Tanaman atau bahan baku yang dipergunakan dalam pengobatan tradisional
atau pengobatan alternatif dapat berupa :
1. Bahan mentah, yaitu bahan baku yang belum pernah diproses sejak
penerimaan bahan di gudang. Bahan mentah atau simplisia yang dapat
berupa bahan segar, serbuk kering atau diformulasi.
Simplisia adalah bahan alamiah yang dipergunakan sebagai obat
yang belum mengalami pengolahan apapun juga. Simplisia dapat berupa
bahan segar atau serbik kering yang sesuai dengan standar farmakope.

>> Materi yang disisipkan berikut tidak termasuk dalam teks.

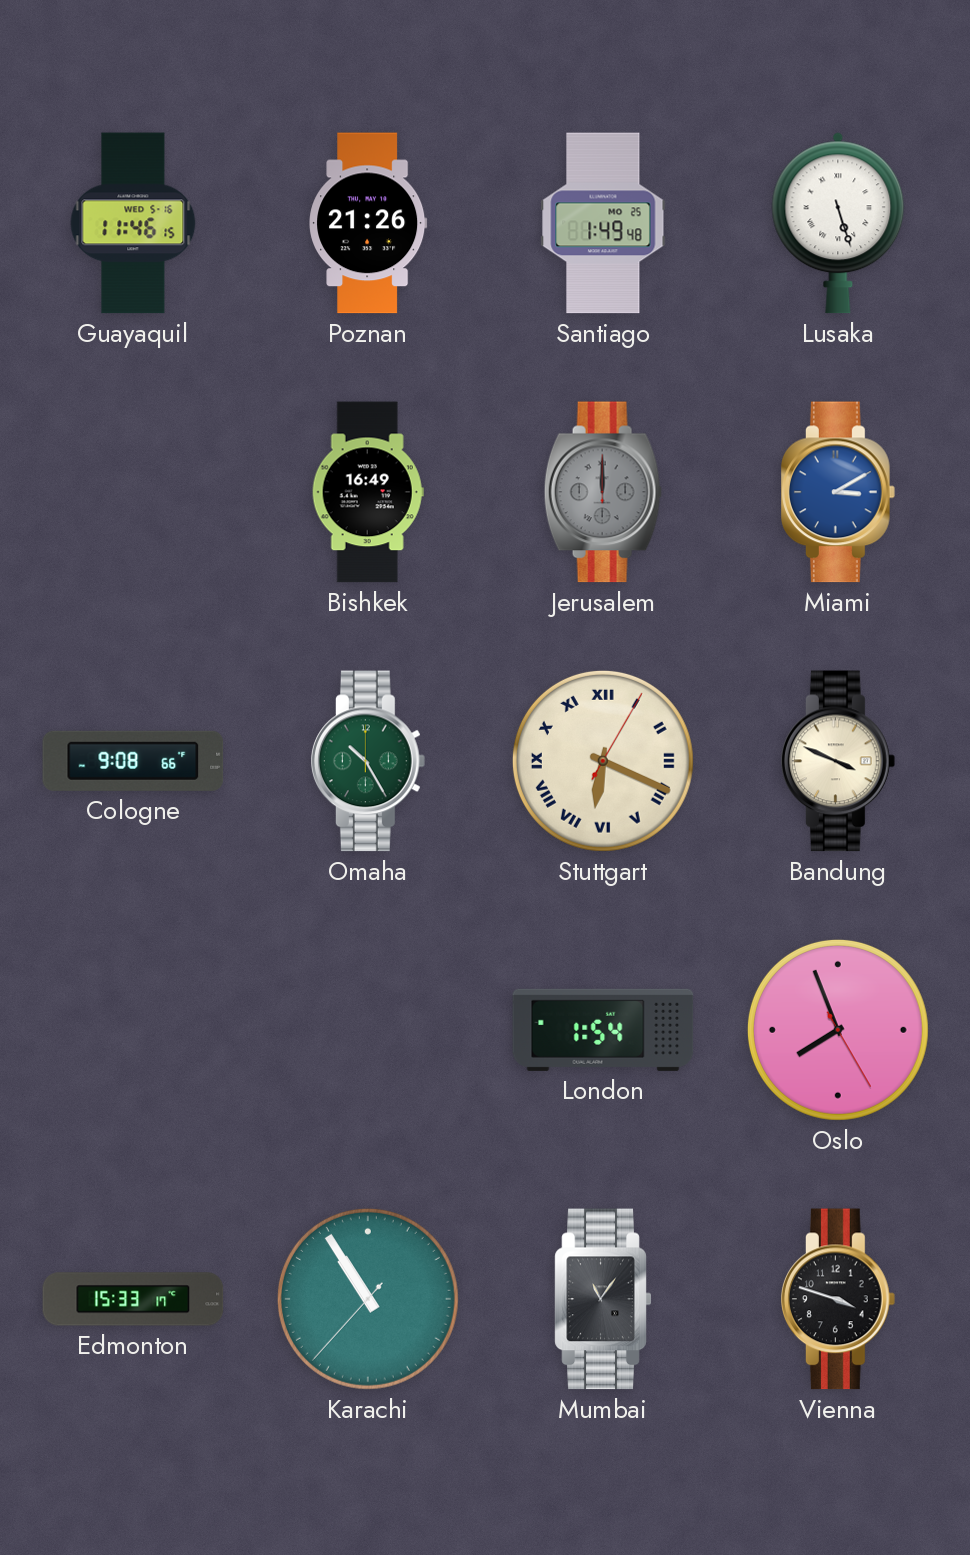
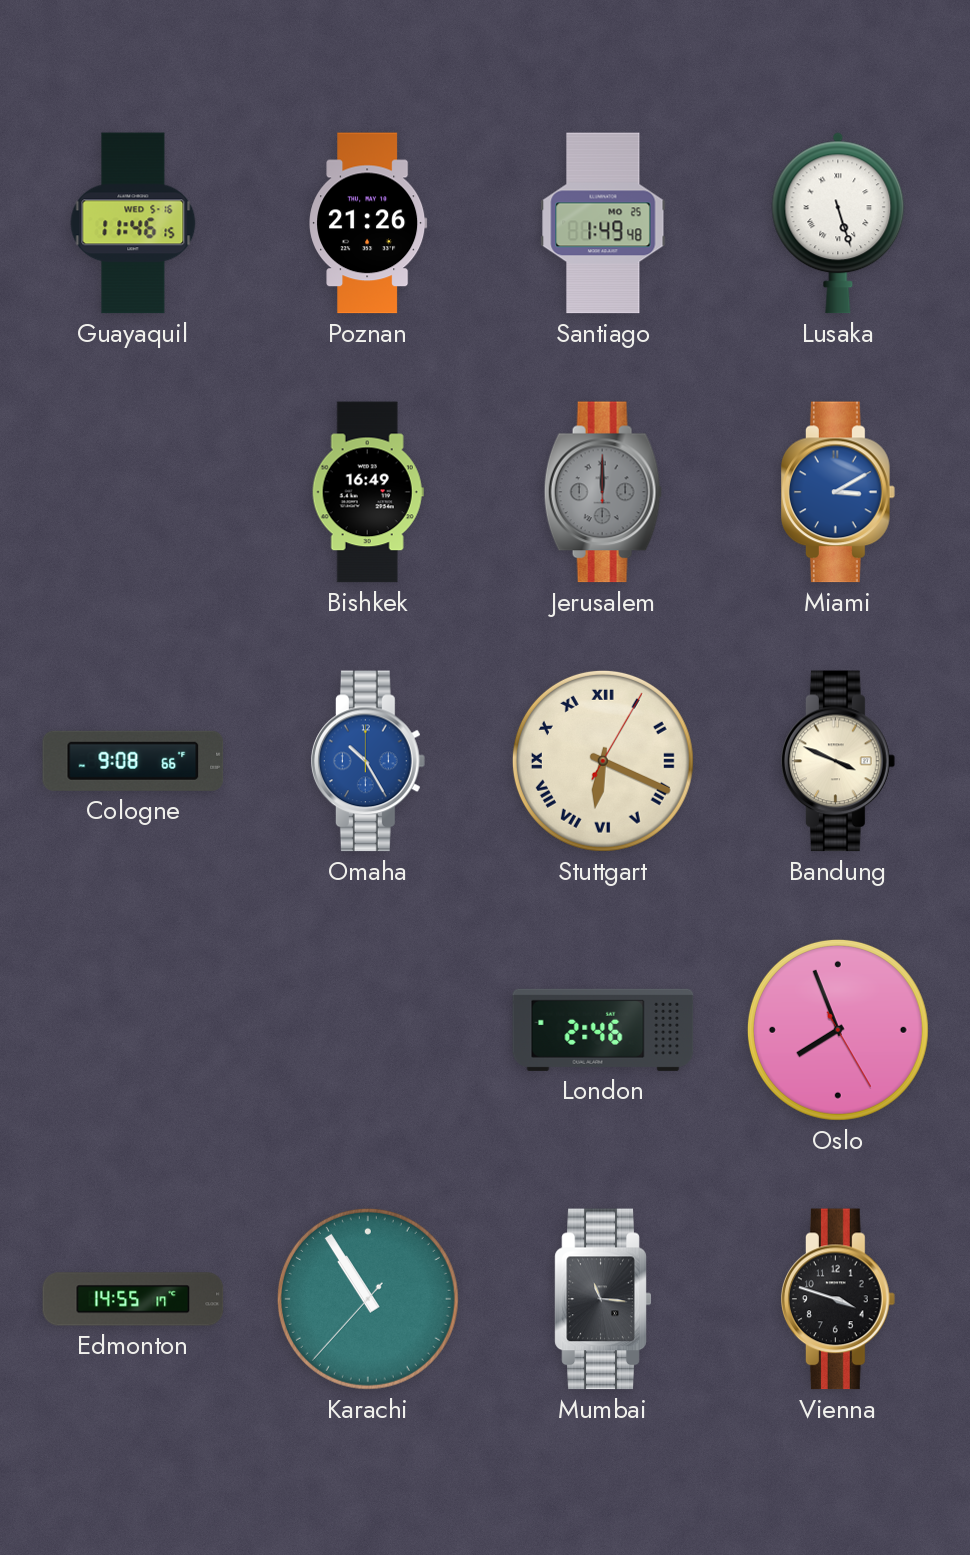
Omaha dial: green -> blue
London: 1:54 -> 2:46
Edmonton: 15:33 -> 14:55
Mumbai: 11:06 -> 11:16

Simplisia dapat berupa simplisia nabati, simplisia hewani dan simplisia
pelikan atau mineral.
a) Simplisia nabati adalah simplisia yang berupa tanaman utuh, bagian
tanaman atau eksudat tanaman. Eksudat adalah ialah isi sel yang secara
spontan keluar dari tanaman atau yang dengan cara tertentu dikeluarkan
dari selnya,

15
b) Simplisia hewani adalah simplisia yang berupa hewan utuh, bagian
hewan atau zat-zat berguna yang dihasilkan oleh hewan dan belum
berupa zat kimia murni.
c) Simplisia pelikan atau mineral adalah simplisia yang berupa bahan
pelikan atau mineral yang belum diolah atau telah diolah dengan cara
sederhana dan belum berupa zat kimia murni.
Pengontrolan yang ketat terhadap bahan baku hasil kultivasi
(pemilihan bibit, pengontrolan lahan penanaman, saat panen, pengeringan
dan atau pengontrolan terhadap setiap tahap proses dari bahan baku sampai
dengan bentuksediaan jadi) dapat diharapkan terwujudnya suatu
homogenitas bahan obat / sediaan fitofarmaka.

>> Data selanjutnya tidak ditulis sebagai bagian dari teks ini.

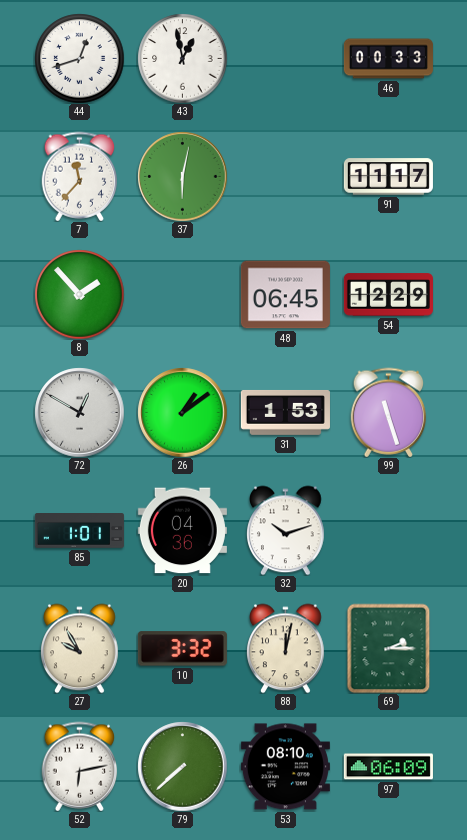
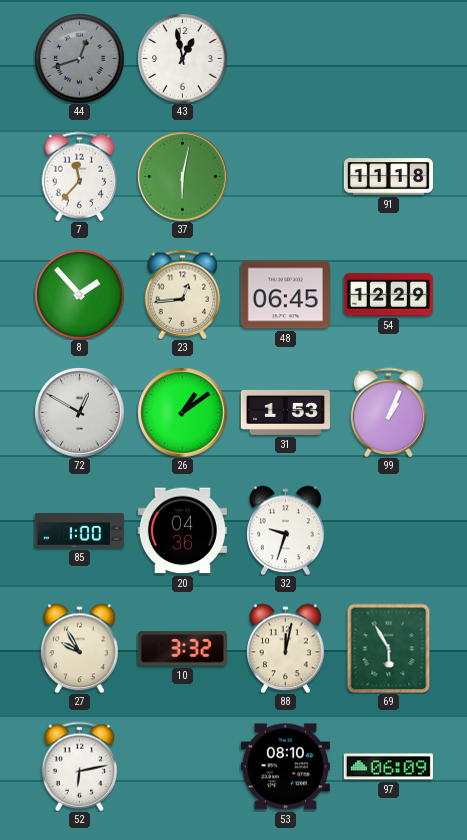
44 dial: white -> grey
46: 00:33 -> none
91: 11:17 -> 11:18
23: none -> 12:44
99: 11:27 -> 1:04
85: 1:01 -> 1:00
32: 10:12 -> 9:33
69: 2:15 -> 5:55
79: 7:38 -> none
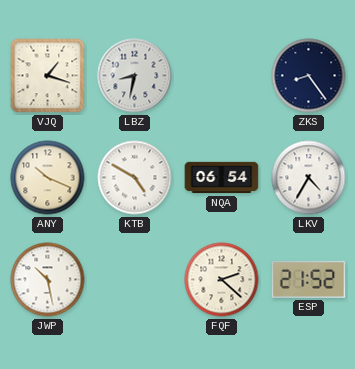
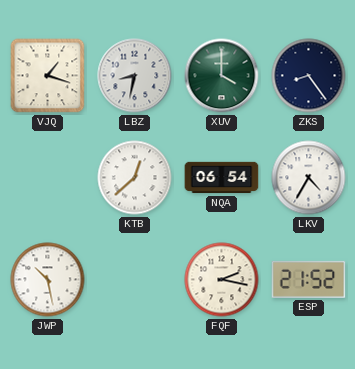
XUV: none -> 4:00
ANY: 10:19 -> none
KTB: 4:50 -> 12:38
FQF: 2:22 -> 2:17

Bentuk simplisia dapat berupa bahan segar, serbuk kering atau
diformulasi. Kualitas atau mutu simplisia dalam bentuk serbuk kering
dipengaruhi oleh beberapa hal seperti misalnya saat pemanenan, tempat
tumbuh, kehalusan serbuk dan tahapan-tahapan pembuatan serbuk.
Karena hal ini akan mempengaruhi kandungan kimia aktif dari simplisia
tersebut. Kandungan kimia bahan baku yang berupa glikosida, alkaloid,
minyak atsiri, karbohidrat, flavonoid, steroid, saponin dan tanin, mudah
terurai karena berbagai hal seperti suhu, keasaman, sinar matahari,
kelembaban, kandungan anorganik tempat tumbuh dan mikroorganisme
pengganggu. Adanya masalah tersebut maka standardisasi sangat
diperlukan agar produk yang dihasilkan seragam dari waktu ke waktu.

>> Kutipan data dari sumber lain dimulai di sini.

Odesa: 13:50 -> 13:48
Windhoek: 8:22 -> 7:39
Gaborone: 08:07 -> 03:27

Bentuk atau bagian bahan baku yang dipergunakan akan
mempengaruhi proses atau tahap-tahap pembuatan serbuk kering
(kehalusan) dari simplisia yang nantinya akan mempengaruhi proses
ekstraksi. Bentuk kayu dan akar umumnya keras, cara pengerjannya lain
dengan bentuk bunga, daun, rimpang, dan daun buah yang lunak.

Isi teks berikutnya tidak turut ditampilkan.